# Data science and machine learning in Big Data

Data science and machine learning in Big Data

## Overview

This course gives an overview of a typical data science process in the setting of big data. It covers the whole track from collecting your data over creating prediction models to presenting/integrating your final results

The course is the second part of our Big Data track.

The data science process is explained from the ground up and the math behind creating models is left out as much as possible (if interested, we refer to the course “The math behind data science”)

Since there are too many good machine learning libraries, this course can only provide some of them. In the setting of Big Data, you will be provided with hands on knowledge of Mahout and Spark MLlib.

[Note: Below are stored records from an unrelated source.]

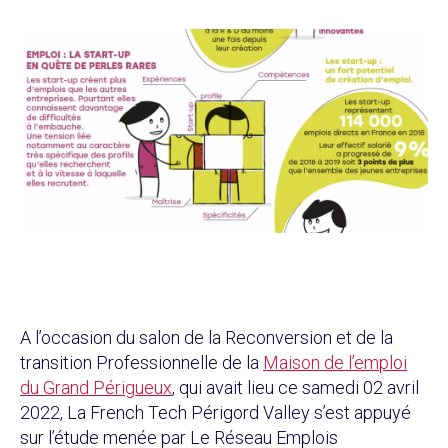
A l’occasion du salon de la Reconversion et de la
transition Professionnelle de la
Maison de l’emploi
du Grand Périgueux
, qui avait lieu ce samedi 02 avril
2022, La French Tech Périgord Valley s’est appuyé
sur l’étude menée par Le Réseau Emplois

Practically, this course gives an overview of the entire data science process in the setting of Big data

- Collect (+ cleaning and sampling)

- Describe

- Discover

- Predict

- Advise

Use cases covering the entire cycle will be provided.

**Learning objectives:**

- Explain the data science process and the difference with typical IT development cycles

- Get an idea of what machine learning can do for you

- Understand the difference of data science and machine learning in general and in Big Data

- Use Apache Mahout to create recommendations or prediction models

- Use Spark MLlib to create recommendations or prediction models

## Topics

CHAPTER 1: Introduction to data science

- What is data science?

- The data science process

- Data science use cases

CHAPTER 2: Introduction to machine learning

- What is machine learning?

- A quick overview of some algorithms

- Machine learning use cases

CHAPTER 3: Introduction to Big Data

- What is Big Data?

- Machine learning and data science in Big Data

- Big data use cases

CHAPTER 4: The data science process: pre-modeling

- Collect and clean your data

- To sample or not to sample

- Summary statistics and plots

- Exploratory data analysis

- Hands on exercise

CHAPTER 5: The data science process: prediction models

- Prediction models on samples

- Prediction models with Mahout

- Hands on exercises with Mahout

- Prediction models with Spark MLlib

- Hands on exercises with Spark MLlib

CHAPTER 6: The data science process: Advise

- How to use your actual predictions

- Integration in applications

CHAPTER 7: The data science process: the entire cycle

- Example use case

- Use case as exercise

## Prerequisites

- The first part of the Big Data track “Big Data: introduction to Hadoop & hands on with Hive and Pig” is recommended, but not required

- Some experience with working with the Linux command line

- Some basic understanding of prediction models

## Audience

This course is aimed towards developers seeking insight in prediction models, machine learning and the entire data science process.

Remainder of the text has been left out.